▸ PROBLEM
Scan the data, and whenever a line contains "Tracker", copy it.

▸ DATA FOR PROCESSING
*** Begin section ***
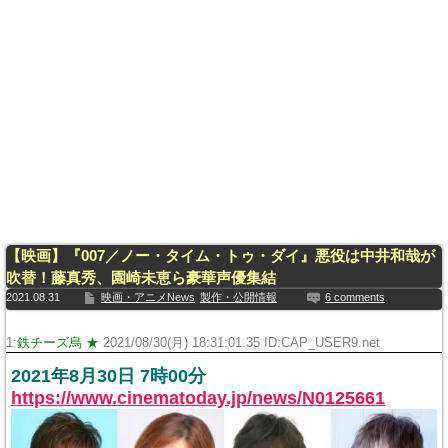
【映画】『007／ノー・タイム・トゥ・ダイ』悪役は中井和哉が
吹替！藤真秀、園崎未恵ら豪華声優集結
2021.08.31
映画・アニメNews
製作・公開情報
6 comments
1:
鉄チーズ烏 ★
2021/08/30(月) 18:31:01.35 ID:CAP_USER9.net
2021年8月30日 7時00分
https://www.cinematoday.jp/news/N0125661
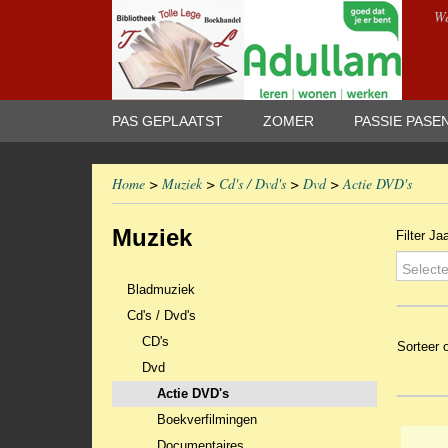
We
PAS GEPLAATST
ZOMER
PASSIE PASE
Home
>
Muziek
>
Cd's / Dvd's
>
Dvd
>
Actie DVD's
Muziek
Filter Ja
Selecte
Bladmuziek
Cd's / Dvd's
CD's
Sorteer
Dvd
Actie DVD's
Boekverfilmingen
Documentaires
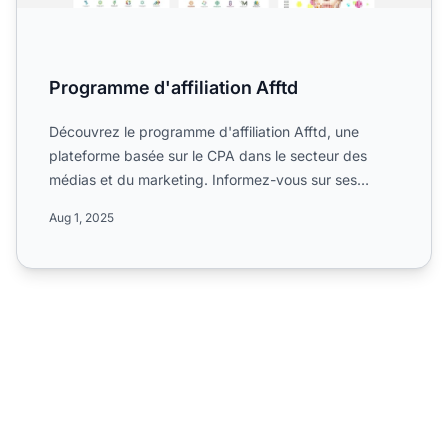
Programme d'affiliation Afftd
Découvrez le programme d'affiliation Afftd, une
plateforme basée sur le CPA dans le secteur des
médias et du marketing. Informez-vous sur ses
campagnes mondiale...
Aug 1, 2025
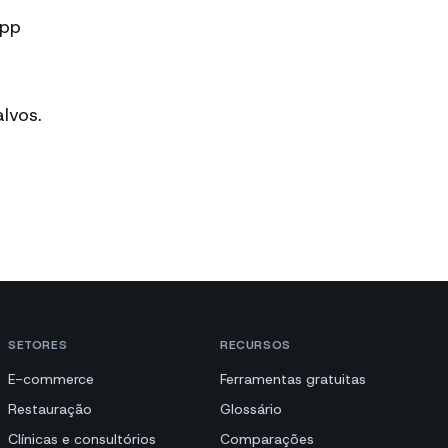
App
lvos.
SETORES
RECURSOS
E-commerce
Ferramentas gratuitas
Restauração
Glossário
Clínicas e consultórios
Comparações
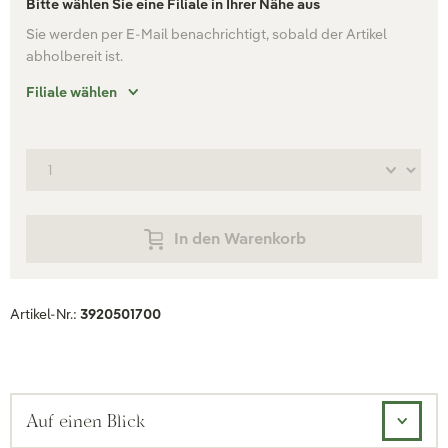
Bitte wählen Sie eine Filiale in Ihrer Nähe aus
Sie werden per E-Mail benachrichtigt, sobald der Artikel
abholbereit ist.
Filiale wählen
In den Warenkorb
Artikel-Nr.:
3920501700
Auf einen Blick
*** End section ***
*** Begin section ***
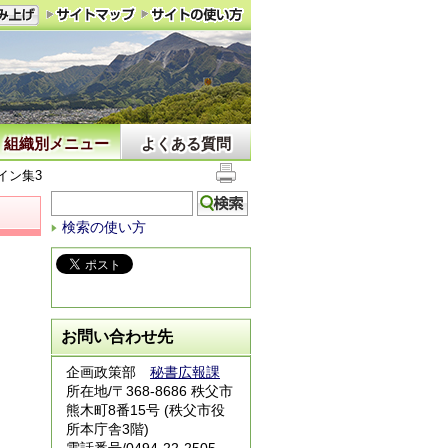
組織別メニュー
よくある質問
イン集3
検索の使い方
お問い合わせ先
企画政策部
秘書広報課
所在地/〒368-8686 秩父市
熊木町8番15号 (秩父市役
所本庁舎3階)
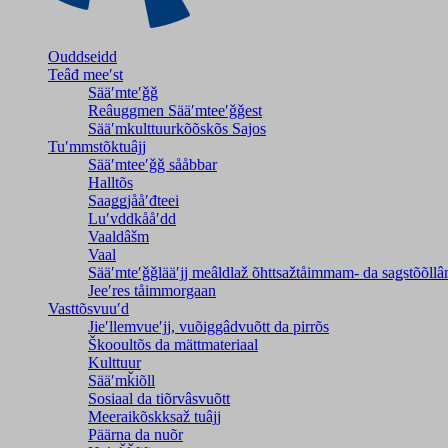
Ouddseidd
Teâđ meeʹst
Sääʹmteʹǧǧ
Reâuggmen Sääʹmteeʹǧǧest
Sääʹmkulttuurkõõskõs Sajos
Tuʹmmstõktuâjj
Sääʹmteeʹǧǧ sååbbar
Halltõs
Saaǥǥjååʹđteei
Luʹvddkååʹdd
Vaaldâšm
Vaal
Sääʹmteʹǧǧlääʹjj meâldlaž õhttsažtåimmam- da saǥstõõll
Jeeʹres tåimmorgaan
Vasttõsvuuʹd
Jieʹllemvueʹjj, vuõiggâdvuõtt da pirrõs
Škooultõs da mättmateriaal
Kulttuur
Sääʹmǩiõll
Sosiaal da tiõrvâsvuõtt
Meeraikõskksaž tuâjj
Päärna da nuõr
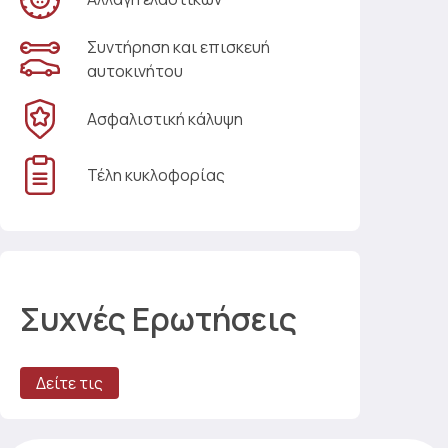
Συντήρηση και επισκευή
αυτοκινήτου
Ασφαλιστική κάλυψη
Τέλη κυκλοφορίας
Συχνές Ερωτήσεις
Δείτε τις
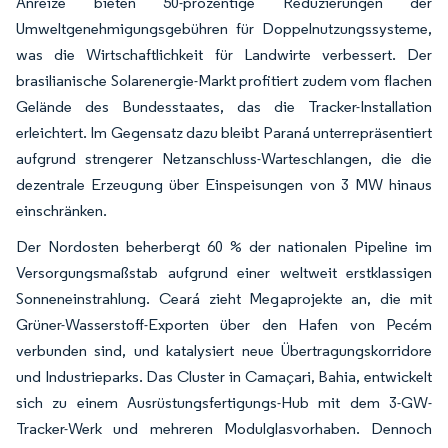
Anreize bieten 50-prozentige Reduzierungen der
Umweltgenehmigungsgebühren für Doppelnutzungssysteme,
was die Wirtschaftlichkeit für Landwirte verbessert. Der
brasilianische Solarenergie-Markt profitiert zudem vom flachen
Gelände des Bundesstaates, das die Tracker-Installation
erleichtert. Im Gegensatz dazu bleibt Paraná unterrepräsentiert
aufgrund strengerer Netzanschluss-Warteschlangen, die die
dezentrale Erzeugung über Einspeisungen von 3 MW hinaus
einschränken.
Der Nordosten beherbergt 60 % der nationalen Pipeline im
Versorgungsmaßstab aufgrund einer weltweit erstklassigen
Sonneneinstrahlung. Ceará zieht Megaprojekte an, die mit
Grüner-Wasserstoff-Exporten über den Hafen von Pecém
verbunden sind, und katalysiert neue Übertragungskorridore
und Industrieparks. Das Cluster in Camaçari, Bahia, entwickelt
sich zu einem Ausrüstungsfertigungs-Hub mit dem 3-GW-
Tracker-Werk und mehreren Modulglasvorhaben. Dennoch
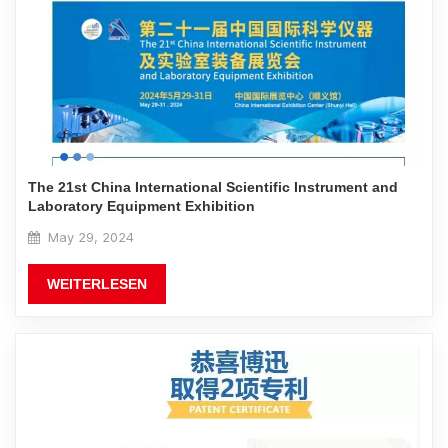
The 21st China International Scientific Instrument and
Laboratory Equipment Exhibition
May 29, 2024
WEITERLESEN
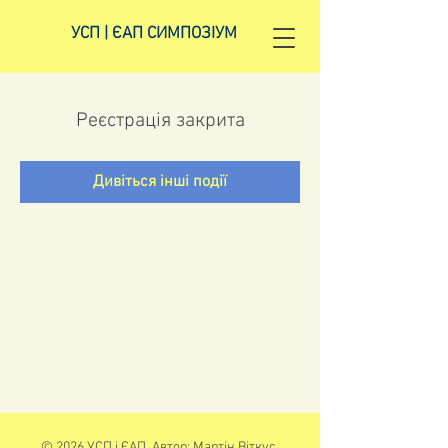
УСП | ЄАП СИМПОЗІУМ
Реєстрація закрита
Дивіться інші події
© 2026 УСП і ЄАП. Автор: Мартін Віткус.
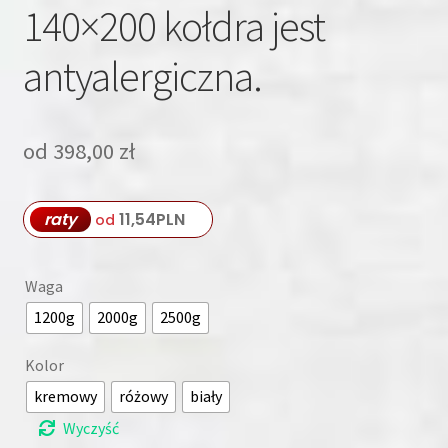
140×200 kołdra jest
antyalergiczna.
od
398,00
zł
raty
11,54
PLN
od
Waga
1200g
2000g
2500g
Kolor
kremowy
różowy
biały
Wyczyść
*** End section ***
*** Begin section ***
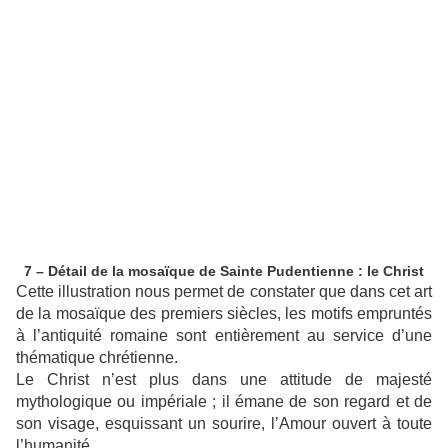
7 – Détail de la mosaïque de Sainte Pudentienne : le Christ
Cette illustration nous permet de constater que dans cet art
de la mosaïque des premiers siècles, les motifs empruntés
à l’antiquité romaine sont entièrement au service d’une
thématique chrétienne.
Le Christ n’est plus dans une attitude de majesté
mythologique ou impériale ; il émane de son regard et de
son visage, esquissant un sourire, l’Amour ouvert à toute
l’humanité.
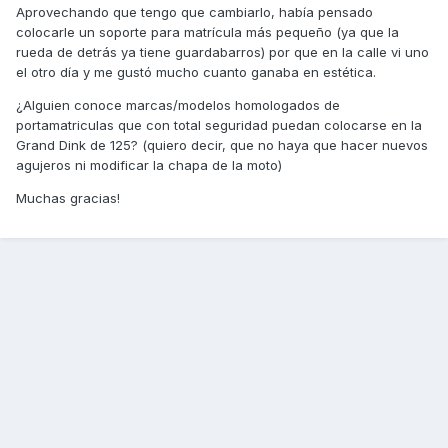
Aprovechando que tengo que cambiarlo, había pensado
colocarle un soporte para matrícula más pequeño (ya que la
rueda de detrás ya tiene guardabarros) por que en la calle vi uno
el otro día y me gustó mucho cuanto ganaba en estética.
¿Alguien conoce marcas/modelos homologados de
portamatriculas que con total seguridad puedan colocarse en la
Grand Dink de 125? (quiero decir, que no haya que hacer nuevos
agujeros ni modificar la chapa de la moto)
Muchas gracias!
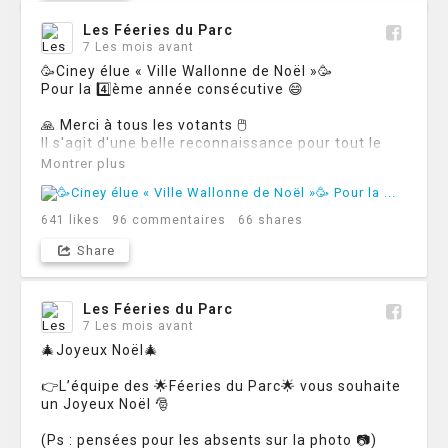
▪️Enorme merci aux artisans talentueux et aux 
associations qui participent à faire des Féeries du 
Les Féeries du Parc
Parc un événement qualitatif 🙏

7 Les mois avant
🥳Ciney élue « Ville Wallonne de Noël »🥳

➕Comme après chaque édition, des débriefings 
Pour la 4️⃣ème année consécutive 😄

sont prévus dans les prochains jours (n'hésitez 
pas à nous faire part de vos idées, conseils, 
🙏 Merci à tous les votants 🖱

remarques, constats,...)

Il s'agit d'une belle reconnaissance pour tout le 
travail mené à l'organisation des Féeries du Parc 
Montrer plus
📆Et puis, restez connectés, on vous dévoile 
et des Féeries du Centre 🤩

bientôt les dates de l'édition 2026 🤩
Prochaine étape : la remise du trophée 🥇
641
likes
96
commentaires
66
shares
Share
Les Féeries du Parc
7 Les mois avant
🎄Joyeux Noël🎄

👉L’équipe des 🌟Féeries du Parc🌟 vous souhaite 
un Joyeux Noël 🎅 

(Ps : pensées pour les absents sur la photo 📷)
*** End section ***
▸ ANSWER SPACE
Gelände des Bundesstaates, das die Tracker-Installation
Tracker-Werk und mehreren Modulglasvorhaben. Dennoch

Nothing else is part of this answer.